Conversazione di ieri con Anita.
“Mamma devo dirti una cosa horror, ma non ti arrabbiare”
“Sono tutta orecchie…”
“La mia cartella ha passato la notte fuori”
“E ha bevuto”
“No, no, è vero”
“E’ tornata alle 5, incinta?”
“No mamma, non scherzare…ha passato la notte fuori…di fianco alla macchina nel parcheggio”
“???”
“Quando prima sono andata a prendere le cartelle dal baule della tua auto, ma la mia non la trovavo. Mi sono preoccupata, poi l’ho vista. Era fuori, me l’ero dimenticata lì”
“Chi vuoi che rubi una cartella, qualcuno che vuol fare i compiti?”, interviene Emma.
“Ma dentro avevo il telefonino”, confessa piano Anita. Poi aggiunge con ottimismo:
“Meno male che non viviamo nel Bronx, vero mamma?”

Amore filiale

Le mie ragazze sono (ancora) affettuose: quando ci separiamo ci tengono a salutarmi con un bacio.

“Mamma aspetta!” sto infilando la porta e Anita mi ferma, per darmi due bacini sulle guance. Di qua e di là. Poi mi dice con orogoglio:

“On fait la bise!”, l’ha imparato a scuola sul libro di francese. E’ così che si salutano i ragazzini d’Oltralpe.
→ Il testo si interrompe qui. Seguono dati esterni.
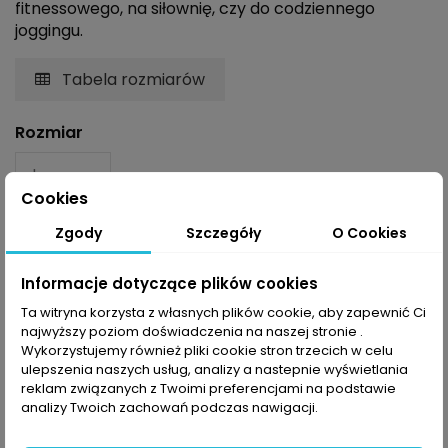
fitnessowego, na siłownię, czy do codziennego
joggingu.
Tabela rozmiarów
Rozmiar
Cookies
Zgody
Szczegóły
O Cookies
Informacje dotyczące plików cookies
Dodaj do koszyka
Ta witryna korzysta z własnych plików cookie, aby zapewnić Ci
najwyższy poziom doświadczenia na naszej stronie .
Wykorzystujemy również pliki cookie stron trzecich w celu
ulepszenia naszych usług, analizy a nastepnie wyświetlania
reklam związanych z Twoimi preferencjami na podstawie
analizy Twoich zachowań podczas nawigacji.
La guardo con ammirazione e penso con un fremito: “Oh, come amo la mia piccola Carlà! Così cool

Poi è il turno di Emma: “Smack! Smack!” Mi abbraccia e stampa due baci vigorosi e ancora un po’ bavosi, uno per lato.

“Come la zia Pina!”, commenta soddisfatta.

P.S. Buona Pasqua a tutti!

Separazioni


Oggi Anita è partita per una gita. Di tre giorni.
E’ la prima volta che sta lontano da casa più di una notte. La sua scuola organizza questa escursione nel progetto di accoglienza per far conoscere e socializzare i ragazzi di prima media. Vanno a Urbino: cinque ore di pullman.
Anita di solito vomita.
Ieri pomeriggio cercavo nella scatola delle medicine le pastiglie contro il mal d’auto. Anita era con me e ha notato fra i tanti flaconi inutili e scaduti una siringa.
“Questa è per drogarci? O per farti il botulino?”
Che sia la fine dell’innocenza?
“Mi serviva per contare i “cc” della soluzione fisiologica per farti l’aereosol quando eri piccola e avevi il broncospasmo”, rispondo, chiedendomi se è meglio non fare più l’aereosol o temere l’adolescenza.

Si chiama Ia è un coniglio rosa della linea “Dolci coccole” della Fisher Price. Probabilmente ora non lo producono più: Ia ha undici anni e tre mesi. E’ il pupazzo feticcio di Anita, un regalo di battesimo. E’ il suo oggetto di trasfert, la sua coperta di Linus. Ia da piccolo faceva “Poti-poti, sono coniglio-coniglione” adesso sta zitto, ma dorme ancora con lei.
Ieri sera ho fatto una bastardata: ho preso Ia in braccio e ho detto ad Anita:
“Ia piange perchè parti”
Anita: “Ia è ancora piccolo, ma lo curi tu”
Poi è andata a letto con l’I-pod ma abbracciando tutti i suoi pupazzi.

La partenza per la gita era fissata per le 6.15. La scuola è a 20 minuti da casa. Io e mio marito abbiamo sorteggiato con la sofisticata tecnica della “paglia più corta” per decidere chi si sarebbe svegliato alle 5. E’ toccato a lui. Ma alle 4.30 l’orologio biologico mammesco mi ha svegliato, con l’occhio spalancato nella notte, ho deciso che sarei andata io ad accompagnare Anita alla partenza.
Per la strada nel buio pesto ancora i lupi ululavano e non c’era traffico.
L’autista del pullman sembrava sobrio.
Ma quando la mia piccolina andrà ai rave, che faccio?